American Institute of Architects New York Newsletter

Blank Rome Government Relations Principal Alan Rubin recently presented on "Security & Risk" at the American Institute of Architects New York ("AIANY") Everything Water 4.0: The Role of Water in Shaping Our Future event, which took place Saturday, October 21, 2017, from 9:00 a.m. to 5:00 p.m., at the Center for Architecture in New York City. AIANY summarized the symposium in their October newsletter.


Newsletter Excerpt:

"We are all here in pursuit of a viable future."

This was the sobering introduction, offered by Spritzer School of Architecture Professor Lance Jay Brown, FAIA, to "Everything Water 4.0: The Role of Water in Shaping Our Future," at the Center for Architecture.
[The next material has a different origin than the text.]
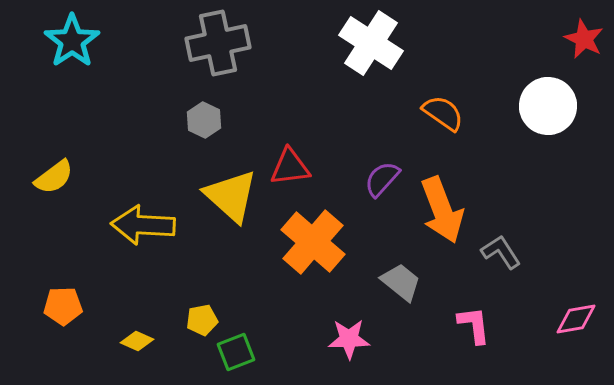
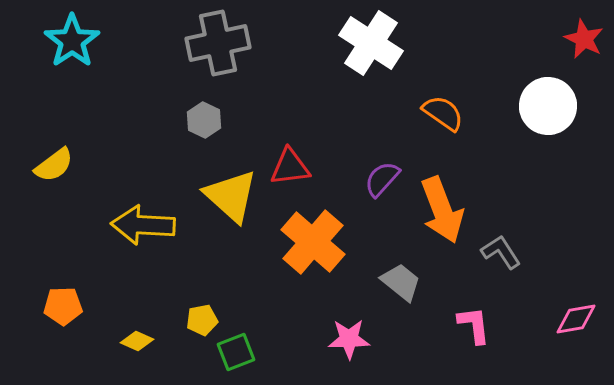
yellow semicircle: moved 12 px up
The day-long symposium was the AIANY Design for Risk and Reconstruction Committee's fourth and final event in its series devoted to exploring the connections between civilization and the liquid humans can't live with too much of, yet can't live without.

Held just weeks before the fifth anniversary of Superstorm Sandy flooding New York City, closing its subways and hospitals and killing more than 50 citizens—and in the midst of a particularly brutal hurricane season—"Everything Water" sought to provoke action. "We know [climate change] is happening," Brown said. "But we’re not talking about it."

The day's panels of architects, nonprofit directors, lobbyists, and scientists did just that, arguing that while it may be too late to mitigate the worst of climate change's many threats to the viability of our future, we can, and must, adapt to them.

[...]

Carter Craft, Senior Economic Officer at the Consulate General of The Netherlands, offered a long list of what he called "worries," including his belief that New York City is currently faced with "a cultural inability to look at infrastructure." On a panel devoted to "Security and Risk," Princeton's Michael Oppenheimer noted that New York has designated much of the post-Sandy money for simple repairs, not long-term planning for what will happen when the rivers rise again. "The incentives in the system are perverse," responded The New York Times’ Michael Kimmelman. Alan Rubin of Blank Rome Government Relations agreed, saying, "The science is there. Social injustices will be dealt with. The issue is political will."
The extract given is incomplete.